A high-performance system for creating a local mirror of open access publication URLs from OpenAlex snapshots. Designed to handle massive datasets (250M+ records, 400GB+ compressed) with memory-efficient processing, resume capability, and robust error handling.
- Scalable: Process 250M+ DOI-URL records from OpenAlex snapshots
- Memory-Efficient: Generator-based processing with constant memory usage
- Fault-Tolerant: SHA-256 hash-based progress tracking enables safe resume
- Storage-Optimized: Normalized database schema saves 17-40GB on full dataset
- Flexible: Filter by year, OA status, work type; output to CSV/JSON/TSV
# Install dependencies
pip install psycopg2-binary tqdm requests python-dotenv
# Configure database (.env file)
echo "POSTGRES_HOST=localhost
POSTGRES_DB=unpaywall
POSTGRES_USER=myuser
POSTGRES_PASSWORD=mypass" > .env
# Create database schema
python db/create_db.py
# Extract URLs from OpenAlex snapshot
python openalex_unpaywall_extractor.py \
--snapshot-dir ./openalex-snapshot \
--output urls.csv \
--oa-only --resume
# Import to PostgreSQL
python doi_url_importer.py --csv-file urls.csv --resume
# Query your data
psql -d unpaywall -c "SELECT url FROM unpaywall.doi_urls WHERE doi = '10.1038/nature12373'"See QUICKSTART.md for detailed setup instructions.
OpenAlex Snapshot (384GB)
│
▼
┌─────────────────────────────────┐
│ openalex_unpaywall_extractor.py │ ← Stream compressed JSONL
│ + FileTracker (SQLite) │ ← Resume capability
└─────────────────────────────────┘
│
▼
CSV/JSON/TSV
│
▼
┌─────────────────────────────────┐
│ doi_url_importer.py │ ← Batch processing
│ + CSVBatchProcessor │ ← Memory-efficient
└─────────────────────────────────┘
│
▼
┌─────────────────────────────────┐
│ PostgreSQL │
│ (Normalized Schema) │ ← 17-40GB storage savings
└─────────────────────────────────┘
│
▼
┌─────────────────────────────────┐
│ pdf_fetcher.py │ ← Download full-text PDFs
└─────────────────────────────────┘
| Document | Description |
|---|---|
| QUICKSTART.md | Get started in 5 minutes |
| DEVELOPERS.md | Complete API reference |
| NORMALIZED_DATABASE.md | Database schema details |
Extracts DOI-URL pairs from OpenAlex snapshot files.

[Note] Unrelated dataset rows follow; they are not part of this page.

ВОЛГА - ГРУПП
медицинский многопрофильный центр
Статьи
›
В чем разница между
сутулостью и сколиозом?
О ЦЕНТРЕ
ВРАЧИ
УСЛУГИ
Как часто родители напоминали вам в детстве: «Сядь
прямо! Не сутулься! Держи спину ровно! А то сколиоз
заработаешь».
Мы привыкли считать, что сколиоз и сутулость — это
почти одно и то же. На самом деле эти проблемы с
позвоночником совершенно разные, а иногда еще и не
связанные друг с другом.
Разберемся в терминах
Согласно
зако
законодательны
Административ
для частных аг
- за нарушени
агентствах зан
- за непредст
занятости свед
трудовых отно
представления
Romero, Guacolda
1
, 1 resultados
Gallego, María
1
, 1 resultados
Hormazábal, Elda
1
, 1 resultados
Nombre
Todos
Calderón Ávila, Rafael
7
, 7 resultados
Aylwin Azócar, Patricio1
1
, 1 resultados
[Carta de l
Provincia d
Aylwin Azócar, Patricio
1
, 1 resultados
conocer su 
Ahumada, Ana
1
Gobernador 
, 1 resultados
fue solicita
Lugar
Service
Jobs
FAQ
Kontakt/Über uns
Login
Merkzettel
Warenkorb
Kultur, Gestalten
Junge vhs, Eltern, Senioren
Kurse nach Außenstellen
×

python openalex_unpaywall_extractor.py \
--snapshot-dir /path/to/openalex \
--output urls.csv \
--format csv \
--oa-only \
--year-from 2020 \
--exclude-retracted \
--resumeFeatures:
- Processes compressed JSONL directly (no decompression needed)

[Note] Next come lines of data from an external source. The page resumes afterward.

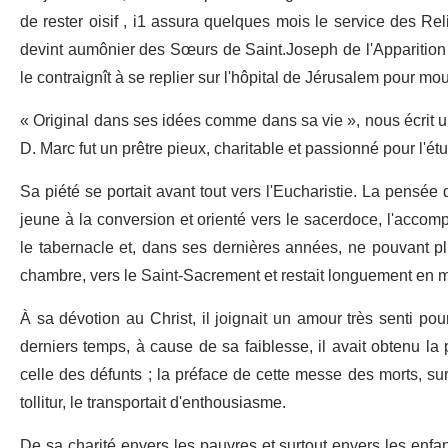
de rester oisif , i1 assura quelques mois le service des Re
devint aumônier des Sœurs de Saint­.Joseph de l'Apparition à
le contraignît à se replier sur l'hôpital de Jérusalem pour mour
« Original dans ses idées comme dans sa vie », nous écrit 
D. Marc fut un prêtre pieux, charitable et passionné pour l'ét
Sa piété se portait avant tout vers l'Eucharistie. La pensée 
jeune à la conversion et orienté vers le sacerdoce, l'accom
le tabernacle et, dans ses dernières années, ne pouvant plu
chambre, vers le Saint-Sacrement et restait longuement en m
À sa dévotion au Christ, il joignait un amour très senti pour l
derniers temps, à cause de sa faiblesse, il avait obtenu la
celle des défunts ; la préface de cette messe des morts, surt
tollitur, le transportait d'enthousiasme.
De sa charité envers les pauvres et surtout envers les enfa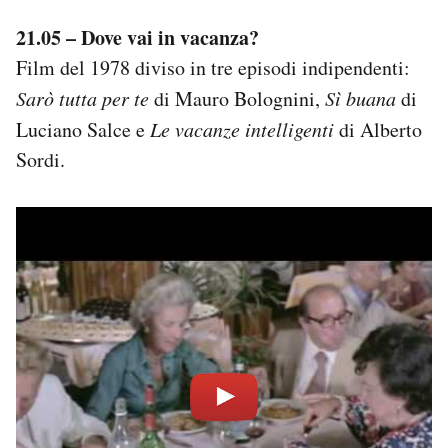
21.05 – Dove vai in vacanza?
Film del 1978 diviso in tre episodi indipendenti:
Sarò tutta per te
di Mauro Bolognini,
Sì buana
di
Luciano Salce e
Le vacanze intelligenti
di Alberto
Sordi.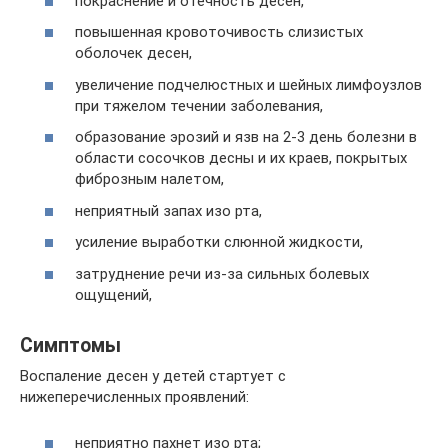
покраснение и отечность десен,
повышенная кровоточивость слизистых
оболочек десен,
увеличение подчелюстных и шейных лимфоузлов
при тяжелом течении заболевания,
образование эрозий и язв на 2-3 день болезни в
области сосочков десны и их краев, покрытых
фиброзным налетом,
неприятный запах изо рта,
усиление выработки слюнной жидкости,
затруднение речи из-за сильных болевых
ощущений,
Симптомы
Воспаление десен у детей стартует с
нижеперечисленных проявлений:
неприятно пахнет изо рта;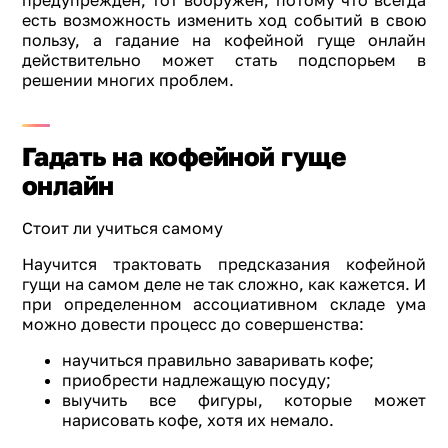
предупрежден, тот вооружен, потому что всегда
есть возможность изменить ход событий в свою
пользу, а гадание на кофейной гуще онлайн
действительно может стать подспорьем в
решении многих проблем.
Гадать на кофейной гуще
онлайн
Стоит ли учиться самому
Научится трактовать предсказания кофейной
гущи на самом деле не так сложно, как кажется. И
при определенном ассоциативном складе ума
можно довести процесс до совершенства:
научиться правильно заваривать кофе;
приобрести надлежащую посуду;
выучить все фигуры, которые может
нарисовать кофе, хотя их немало.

- Extracts multiple URLs per DOI with metadata
- SQLite-based progress tracking with hash verification
- Filters: year range, OA status, work type, retraction status
Imports extracted data into PostgreSQL with normalized schema.
python doi_url_importer.py \
--csv-file urls.csv \
--batch-size 25000 \
--resumeFeatures:
- Batch processing with configurable batch sizes
- Lookup table caching for high-performance inserts
- Upsert handling (ON CONFLICT DO UPDATE)
- Resume from interruption with file integrity checking
- Supports
.envfile for database credentials
Downloads PDFs with progress tracking and resume capability.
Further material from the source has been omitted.